Search code examples
cassandraopen-sourcecassandra-3.0

Cassandra 3.0.5 nodes fail to startup with "IllegalStateException: One row required, 2 found"


I have run into a horrible situation on one of my cassandra clusters. The version the cluster is on is 3.0.5. I am running a 2 DC setup with close 30 nodes, 18 in one DC and the rest in the other. I did everything possible with my knowledge, but still looking for answers.

Of late we were having a few issues with respect to GC pauses, a few turnings were done on the jvm(MAX_HEAP_SIZE was changed) on all nodes and the cluster was ready for the rolling restart to take effect.

The 1st node went through well with the rolling restart, but the 2nd node just did not comeback up after the shut down. And the error below.

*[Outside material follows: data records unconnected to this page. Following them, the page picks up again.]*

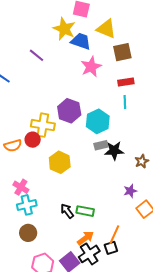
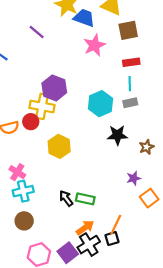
purple hexagon: (69, 111) -> (54, 88), moved
gray rectangle: (101, 145) -> (130, 103), moved

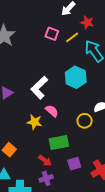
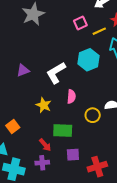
pink square: (52, 34) -> (80, 23), turned 32
cyan hexagon: (76, 77) -> (88, 60), moved
pink semicircle: (52, 111) -> (71, 97), moved, turned 40

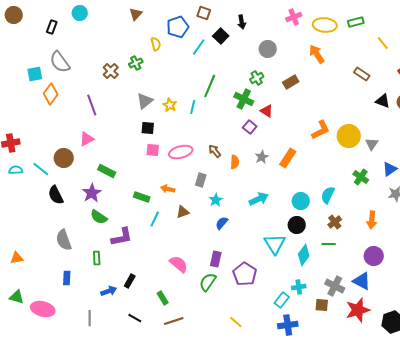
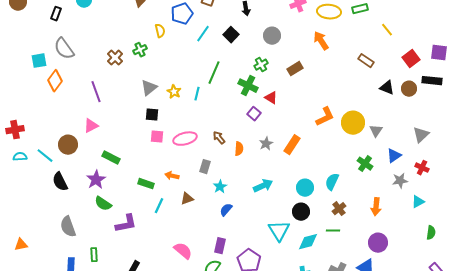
black square: (221, 36) -> (231, 35), moved
cyan diamond: (304, 255) -> (308, 242), turned 40
green rectangle: (97, 258) -> (94, 255), moved

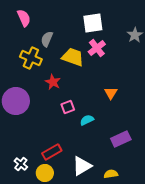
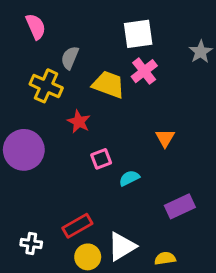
white cross: (21, 164) -> (31, 244), turned -32
yellow circle: (45, 173) -> (88, 257), moved

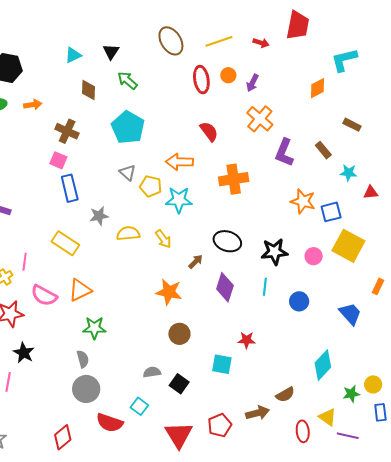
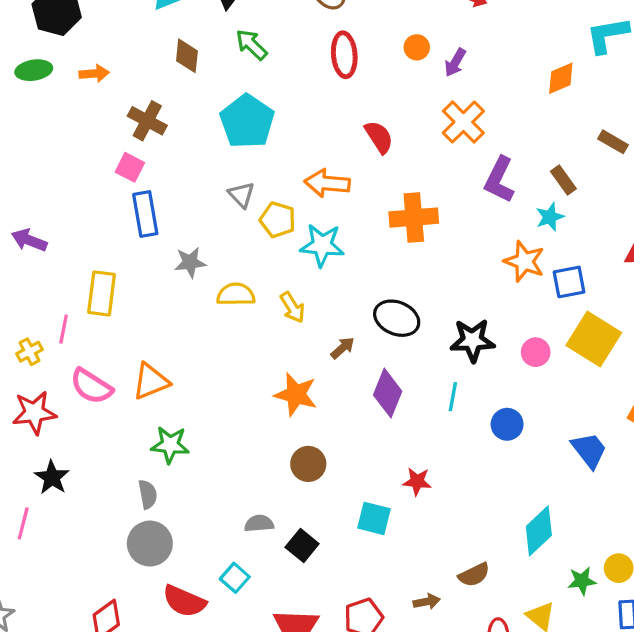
red ellipse: (201, 80) -> (344, 55), moved
cyan star: (349, 173) -> (550, 217), moved, turned -30
yellow rectangle: (65, 243) -> (102, 293), moved, turned 60
brown arrow: (257, 413) -> (427, 602), size x0.7

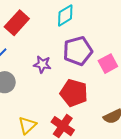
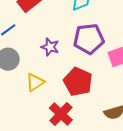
yellow triangle: (27, 125) -> (35, 82), moved

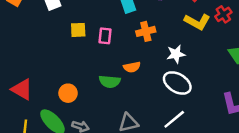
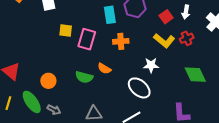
pink rectangle: (105, 36) -> (87, 39), size x1.5
white star: (176, 54) -> (151, 65), moved
orange semicircle: (132, 67) -> (104, 69), turned 32

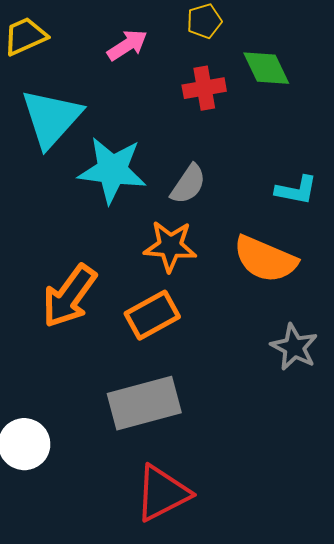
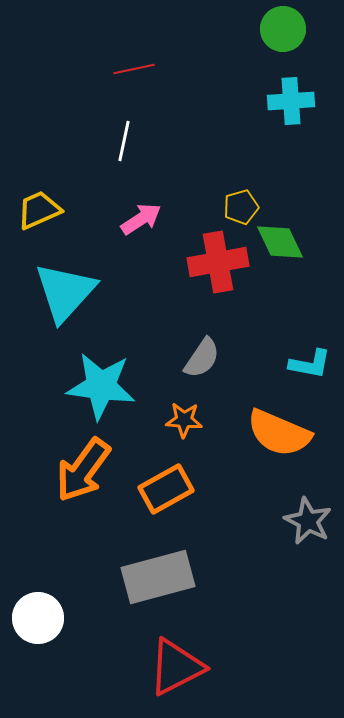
yellow pentagon: (204, 21) -> (241, 207), moved
red cross: (204, 88) -> (218, 262), size x1.4
cyan star: (112, 170) -> (101, 386), moved
orange star: (170, 246) -> (184, 420), size x0.7

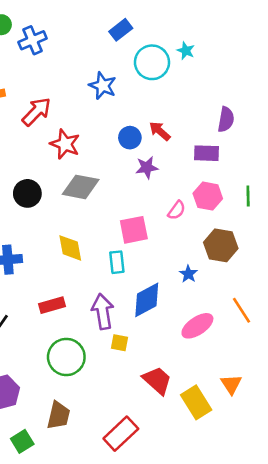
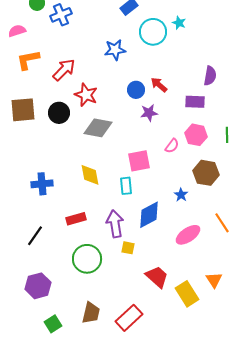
blue star: (103, 86) -> (115, 50), turned -30
black circle: (27, 193) -> (59, 113), moved
brown trapezoid: (59, 415) -> (91, 313), moved

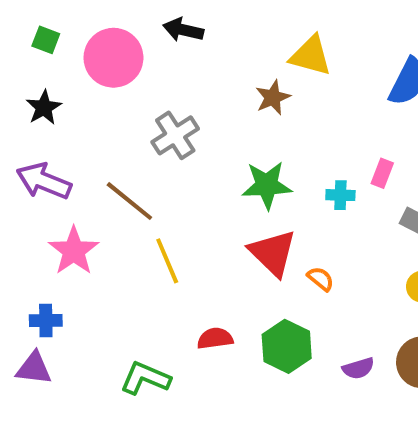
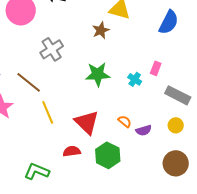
cyan cross: (340, 195) -> (135, 79), turned 32
red triangle: (273, 253) -> (87, 122), moved
purple semicircle: (358, 368) -> (144, 130), moved

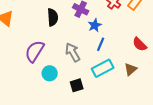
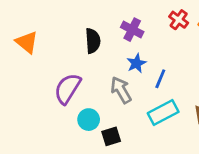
blue star: (95, 25) -> (136, 63), moved
black square: (77, 85) -> (111, 136), moved

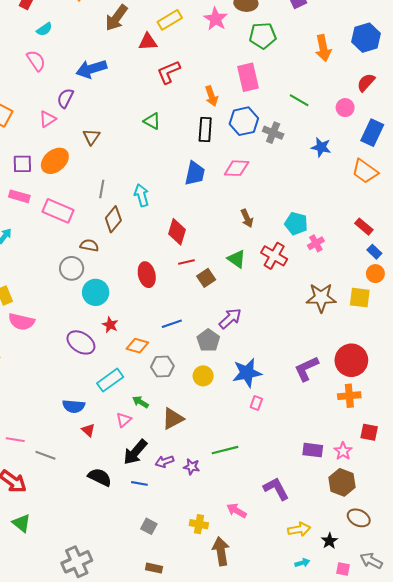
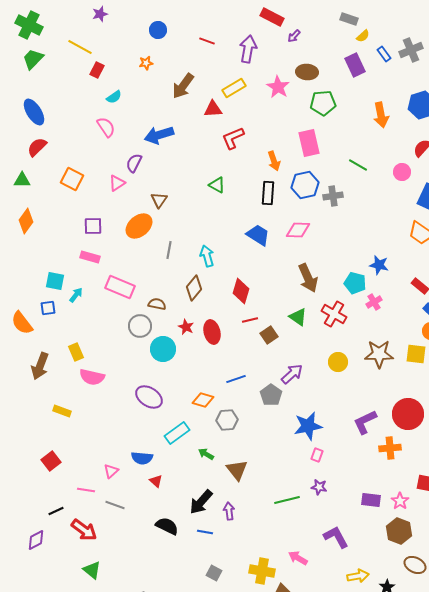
gray cross: (273, 133) -> (333, 196), turned -30
blue star: (321, 147) -> (379, 265), moved
orange ellipse: (55, 161) -> (139, 226), moved
blue trapezoid: (195, 173) -> (258, 235), turned -70
pink rectangle: (58, 211) -> (120, 287), moved
brown arrow: (247, 218) -> (308, 278), size x1.6
brown diamond: (113, 219) -> (194, 288), moved
red star: (110, 325) -> (186, 327), moved
yellow circle: (203, 376) -> (338, 362), moved
orange cross: (349, 396) -> (390, 448), moved
brown triangle: (173, 419) -> (237, 470), turned -40
pink triangle: (124, 420) -> (111, 471), moved
purple arrow: (164, 462) -> (229, 511), turned 102
purple star: (192, 467) -> (319, 487), moved
yellow cross: (199, 524) -> (262, 571), size x1.4

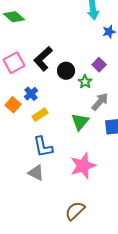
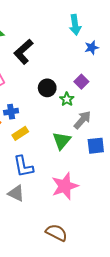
black L-shape: (43, 59) -> (23, 52), moved
blue cross: (31, 94) -> (11, 112), turned 32
brown semicircle: (75, 211) -> (56, 233), turned 70

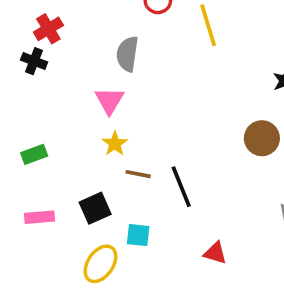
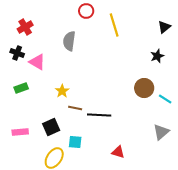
black cross: (34, 61) -> (17, 53), moved
pink triangle: (109, 101) -> (37, 62), moved, turned -30
green rectangle: (34, 154) -> (21, 88), moved
black line: (181, 187) -> (99, 115), turned -65

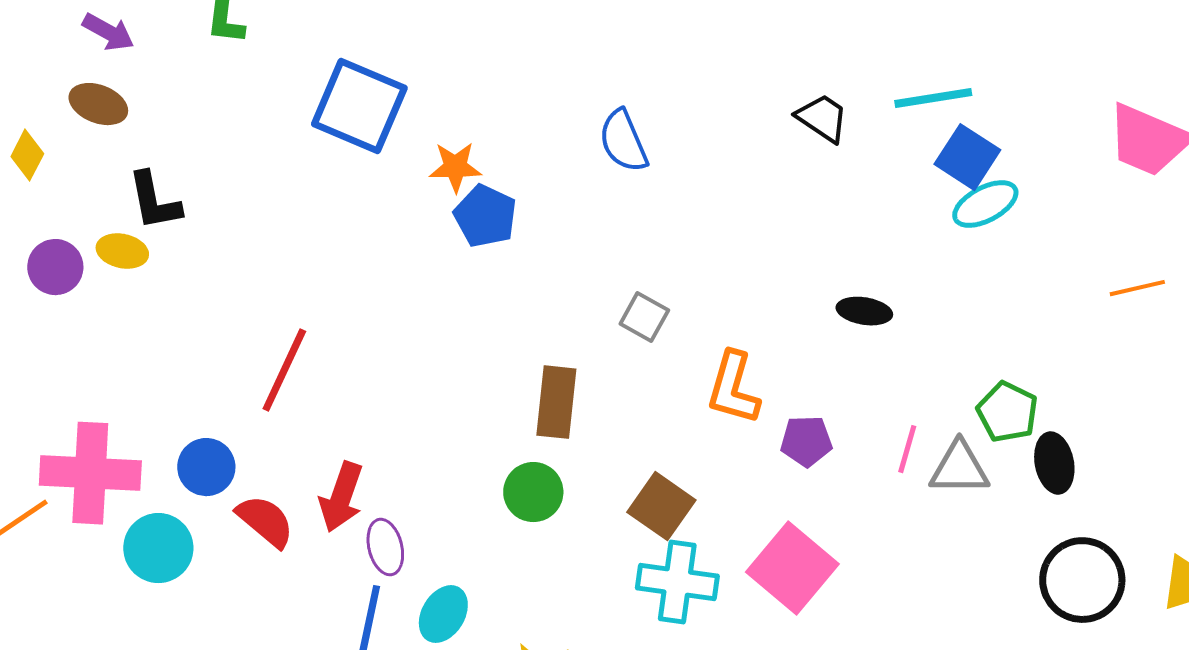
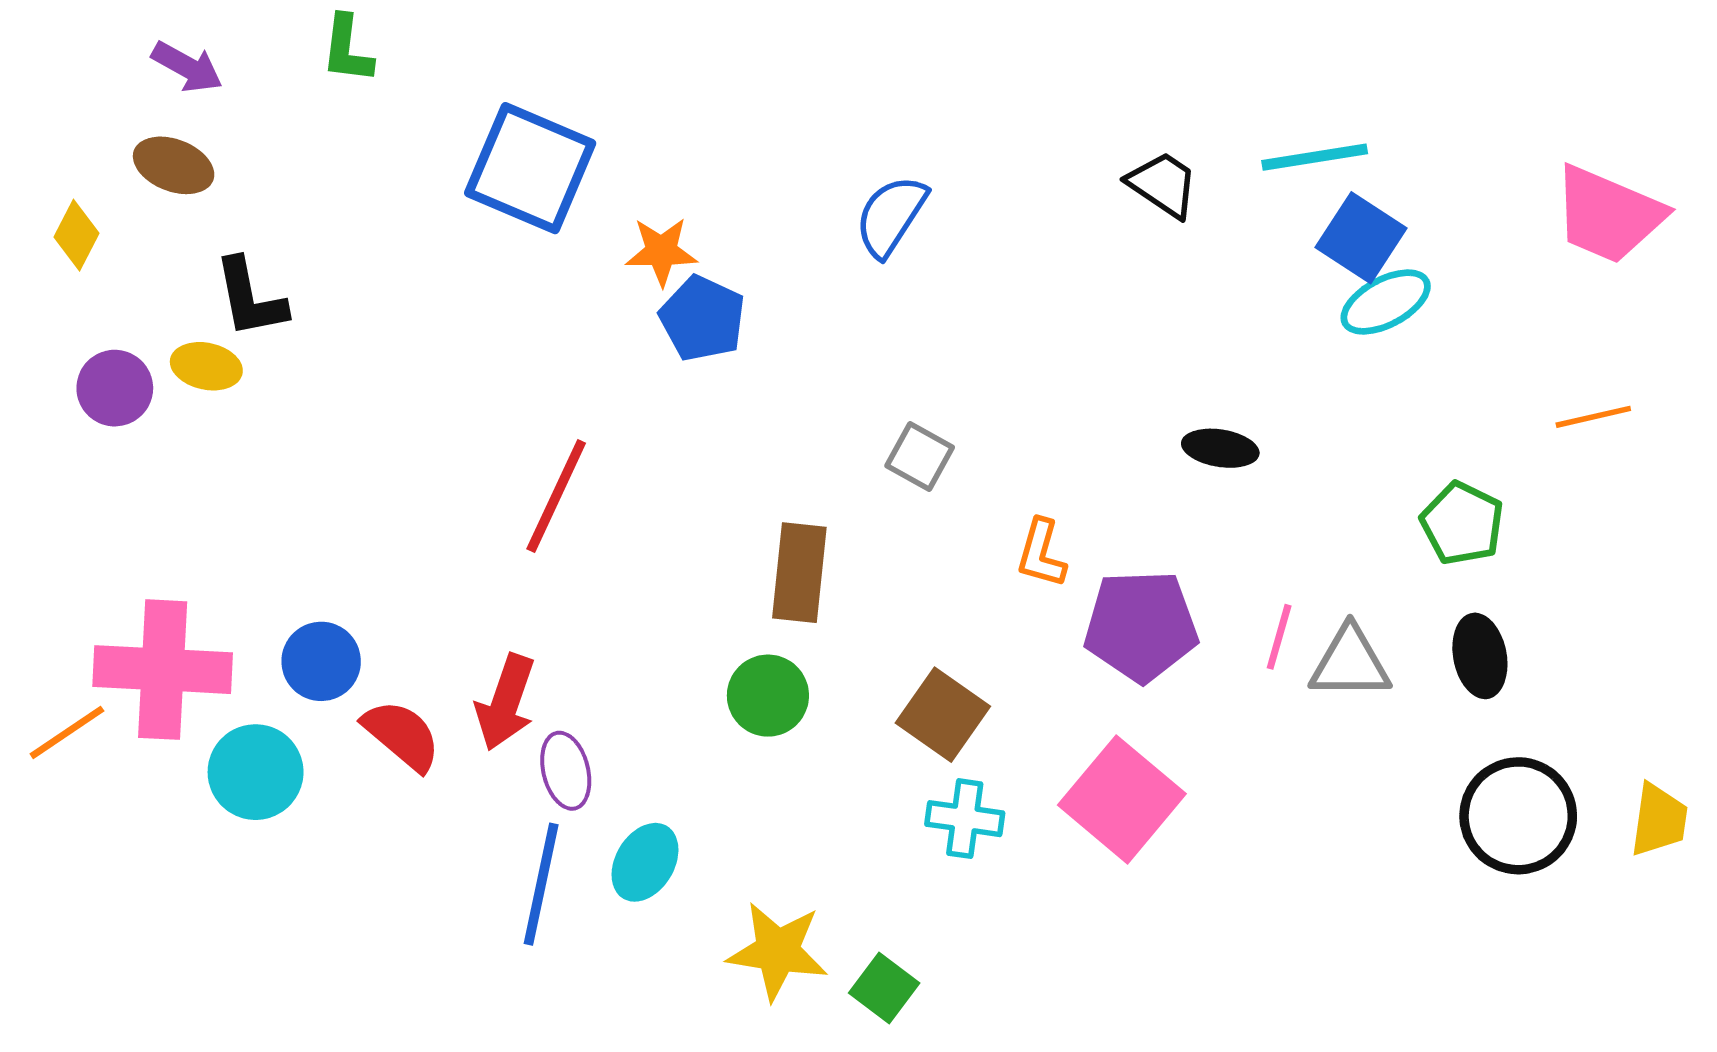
blue semicircle: (623, 141) -> (891, 216), turned 56
red line: (284, 370) -> (556, 496), moved
orange L-shape: (733, 388) -> (1041, 553), size x0.7
green pentagon: (1007, 412) -> (1462, 523), moved
purple pentagon: (806, 441) -> (1141, 626), size x1.6
cyan cross: (677, 582) -> (965, 819), size x0.7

INFO  07:45:34 Initializing system_schema.keyspaces
INFO  07:45:34 Initializing system_schema.tables
INFO  07:45:34 Initializing system_schema.columns
INFO  07:45:34 Initializing system_schema.triggers
INFO  07:45:34 Initializing system_schema.dropped_columns
INFO  07:45:34 Initializing system_schema.views
INFO  07:45:34 Initializing system_schema.types
INFO  07:45:34 Initializing system_schema.functions
INFO  07:45:34 Initializing system_schema.aggregates
INFO  07:45:34 Initializing system_schema.indexes
Exception (java.lang.IllegalStateException) encountered during startup: One row required, 2 found
java.lang.IllegalStateException: One row required, 2 found
    at org.apache.cassandra.cql3.UntypedResultSet$FromResultSet.one(UntypedResultSet.java:84)
    at org.apache.cassandra.schema.SchemaKeyspace.fetchTable(SchemaKeyspace.java:948)
    at org.apache.cassandra.schema.SchemaKeyspace.fetchTables(SchemaKeyspace.java:938)
    at org.apache.cassandra.schema.SchemaKeyspace.fetchKeyspace(SchemaKeyspace.java:901)
    at org.apache.cassandra.schema.SchemaKeyspace.fetchKeyspacesWithout(SchemaKeyspace.java:878)
    at org.apache.cassandra.schema.SchemaKeyspace.fetchNonSystemKeyspaces(SchemaKeyspace.java:866)
    at org.apache.cassandra.config.Schema.loadFromDisk(Schema.java:134)
    at org.apache.cassandra.config.Schema.loadFromDisk(Schema.java:124)
    at org.apache.cassandra.service.CassandraDaemon.setup(CassandraDaemon.java:229)
    at org.apache.cassandra.service.CassandraDaemon.activate(CassandraDaemon.java:551)
    at org.apache.cassandra.service.CassandraDaemon.main(CassandraDaemon.java:679)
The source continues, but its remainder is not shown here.